—Y Morgan no le va en zaga —dijo Carmaux—. Si no es tétrico como la noche, el
otro no es mucho más alegre.
Entre las tinieblas resonó una voz. Descendía de lo alto de la cruceta del palo mayor.
—¡Barco a sotavento!
—¡Morgan, mande usted apagar las luces! —gritó el Corsario.
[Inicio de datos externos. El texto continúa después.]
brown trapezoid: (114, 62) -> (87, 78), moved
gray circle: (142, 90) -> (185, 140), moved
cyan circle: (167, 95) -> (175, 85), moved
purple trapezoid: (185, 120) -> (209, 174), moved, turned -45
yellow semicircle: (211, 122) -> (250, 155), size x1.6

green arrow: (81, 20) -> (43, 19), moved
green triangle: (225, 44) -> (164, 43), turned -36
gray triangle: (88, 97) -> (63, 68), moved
—Gaviero —volvió a decir el Corsario, ya en la oscuridad—, ¿por dónde navega ese
barco?
—Hacia el sur, comandante.
—¿Hacia la costa de Venezuela?
—Eso creo.
—¿A qué distancia?
—Cinco o seis millas.
El Corsario se inclinó sobre la pasarela:
—¡Hombres, a cubierta! —gritó.
Los ciento veinte filibusteros de la tripulación de El Rayo se colocaron en sus puestos
de combate. Era tal la disciplina en el barco, que podría considerarse desconocida aun en los
buques de guerra de las naciones más marineras. Sabía que sus jefes no dejarían impune una
falta por pequeña que fuese, y se las harían pagar con un pistoletazo en la frente o
abandonándolos en una isla desierta.
—¿Atacaremos esta noche a ese barco español, señor? —preguntó Morgan.
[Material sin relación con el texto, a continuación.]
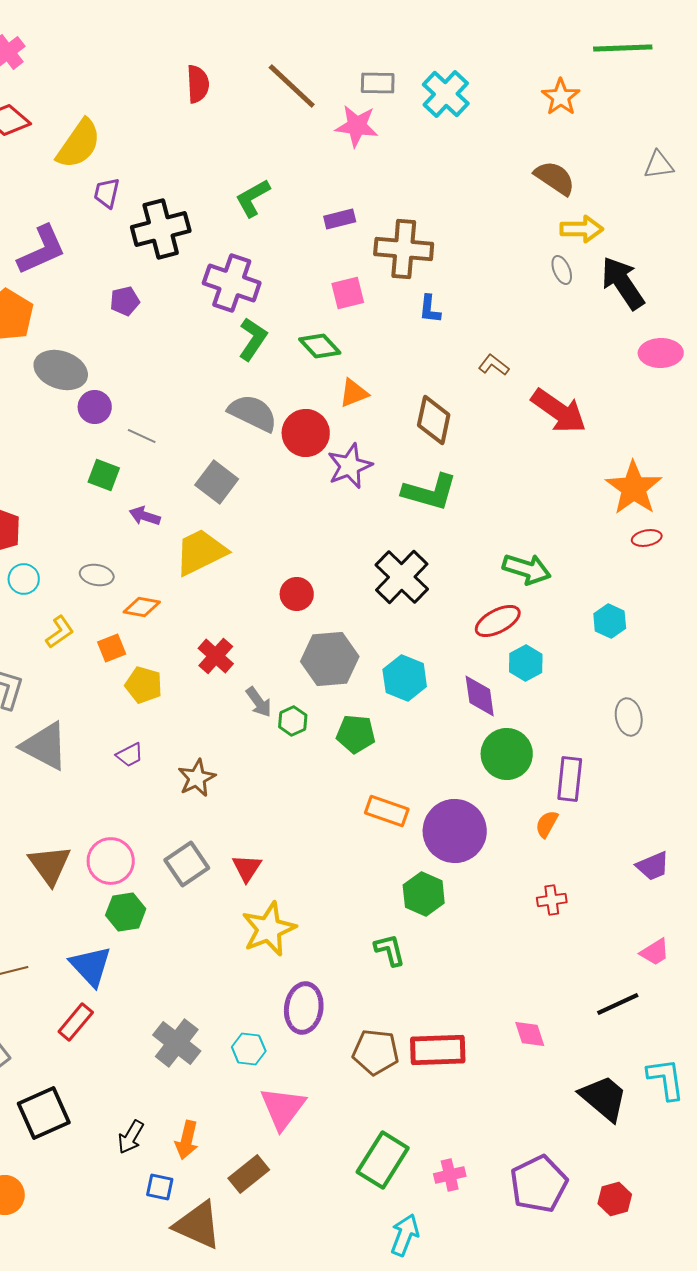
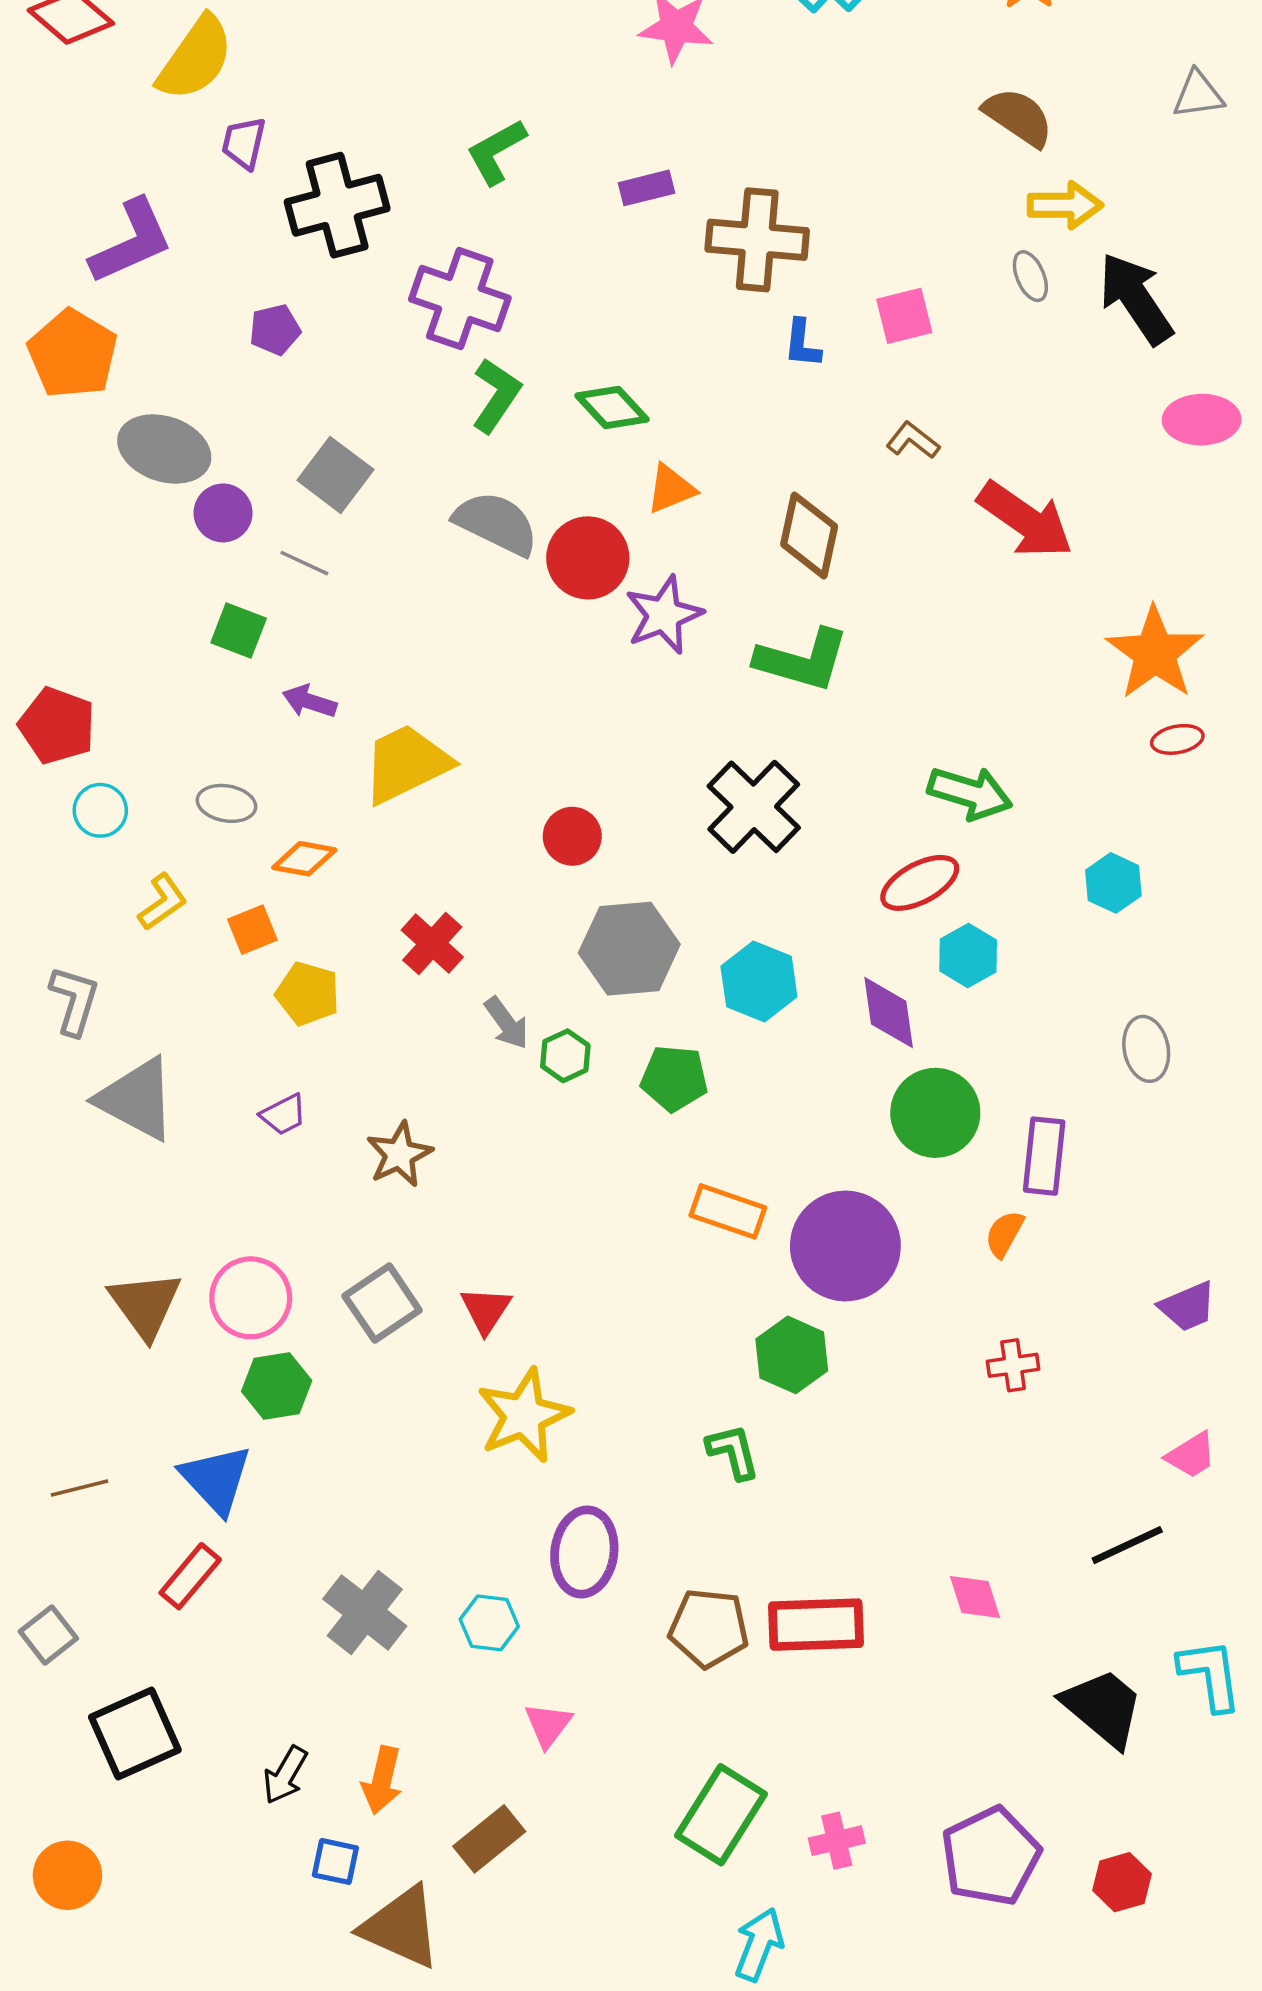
pink square: (348, 293) -> (904, 316), moved
gray square: (217, 482) -> (335, 475), moved
pink triangle: (283, 1108) -> (548, 1725), size x0.6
—¡Lo echaremos a pique! ¡Allá abajo duermen mis hermanos; pero ya no dormirán
solos!
—¿Atacaremos con el espolón?
—Sí, si es posible.
—¡Perderemos los prisioneros, señor!
—¿A mí qué me importa?
—¡Ese barco puede ir cargado de riquezas!
—¡Tengo tierras y castillos en mi patria!
—Hablaba por lo que toca a nuestros hombres.